The extraction rate is one of the commonly used evaluation indicators in the process optimization of traditional Chinese medicine extracts, but the extraction rate setting should consider the polarity of the extract and the change of the polarity of the extraction solvent. This study is to optimize the extraction process of total anthraquinone from Cassia seed, and anthraquinone and anthraquinone glycosides are the main effective substances of total anthraquinone from Cassia seed[19], and they have different polarities. When the extraction solvent is polar, the extraction rate of anthraquinone glycosides and other polar substances will increase,while the extraction rate of anthraquinone will decrease; when the extraction solvent is less polar, the extraction rate of anthraquinone glycosides and other polar substances will decrease, while the extraction rate of anthraquinone will increase. Therefore, when investigating the influence of different concentrations of ethanolethyl acetate on the extraction process, it is more reasonable and reliable to use the amount of raw drug per gram of cassia extract instead of extraction rate as one of the evaluation indexes on the basis of ensuring the similarity of fingerprint characteristics and the high content of the five main index components.

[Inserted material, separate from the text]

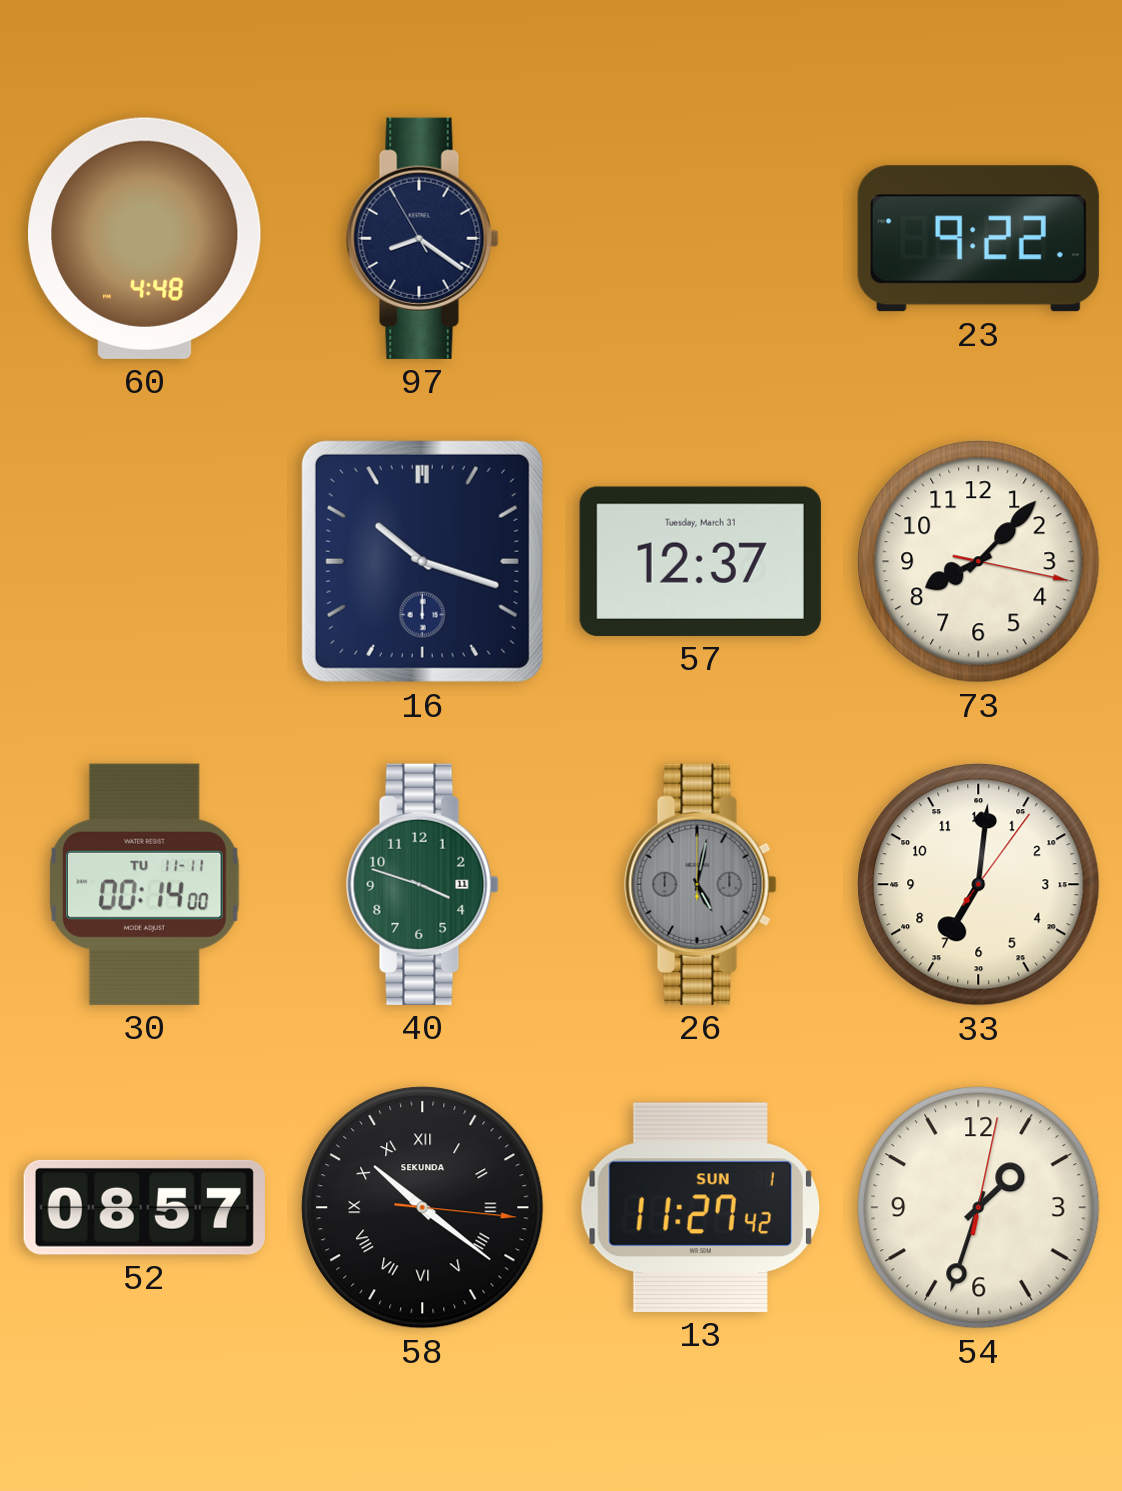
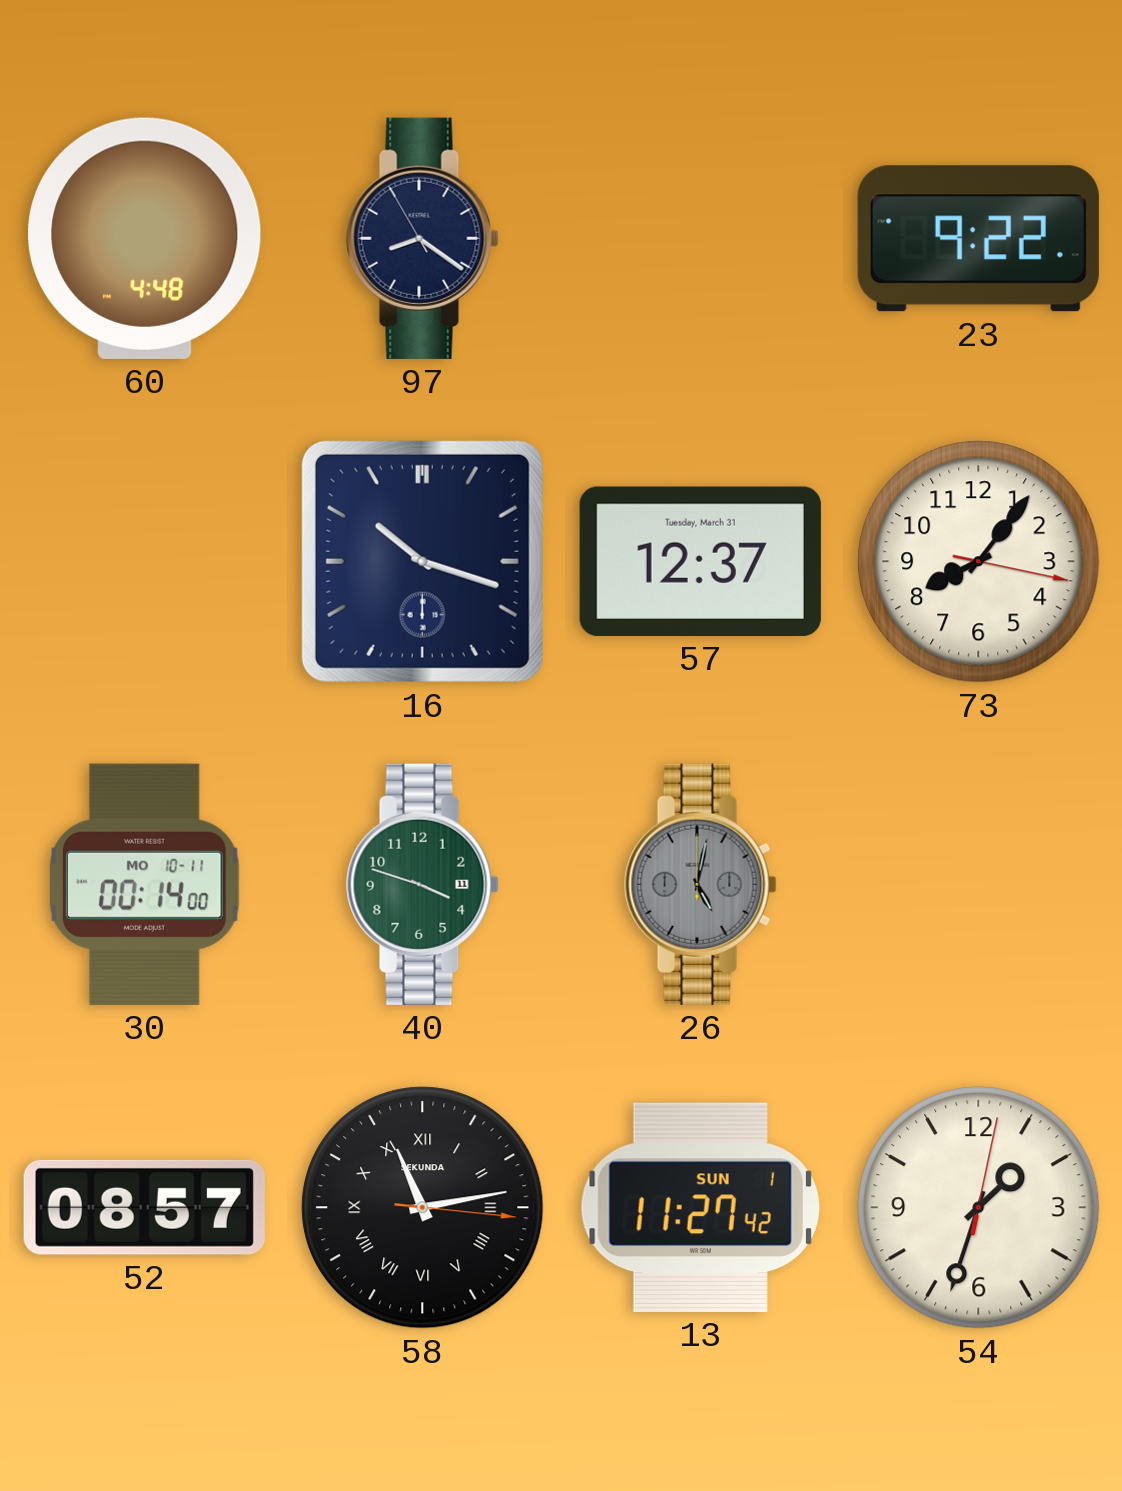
73: 8:07 -> 8:06
30 date: TU 11-11 -> MO 10-11
33: 7:01 -> none
58: 10:21 -> 11:13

In the calculation of the comprehensive evaluation (R), the weight coefficients 0.2, 0.5 and 0.3 were the contributions of the extraction rate, the normalized value of the peak area of the index component and the similarity of the control fingerprint profile to the comprehensive evaluation, respectively. Among them, the peak area normalized values of the five free anthraquinones of orange cassia,rhein, emodin, chrysophanol and emodin methyl ether are derived from the five free anthraquinones of the same sample under the same extraction conditions and the peak area and the ratio of the peak area sum to the 16 common peaks in the sample. These data come from the fingerprint of the sample. They are the result of the fingerprint data processing of the sample. It can comprehensively and intuitively reflect the extraction process’s influence on the 5 index components and The influence of 16 common peaks, so set the weight to 0.5.As a comprehensive and quantifiable quality evaluation method,fingerprint mapping can obtain comprehensive information on the overall characteristics of the chemical composition groups of traditional Chinese medicine. In this study, the fingerprints obtained from the reference solution prepared in the Chinese Pharmacopoeia were used as reference profiles, combined with the fingerprints of the sample solution to generate the control fingerprints, and their similarity was calculated to investigate the effect of changes in extraction conditions on the similarity of the control fingerprints, so the weight of the similarity of the control fingerprints was set to 0.3 on the basis of the weight setting of the normalized value of the peak area.

In this study, the extraction process of the total anthraquinone component of Cassia seeds was optimized, which can provide reference and reference for the in-depth research and application of the medicinal components of Cassia seeds.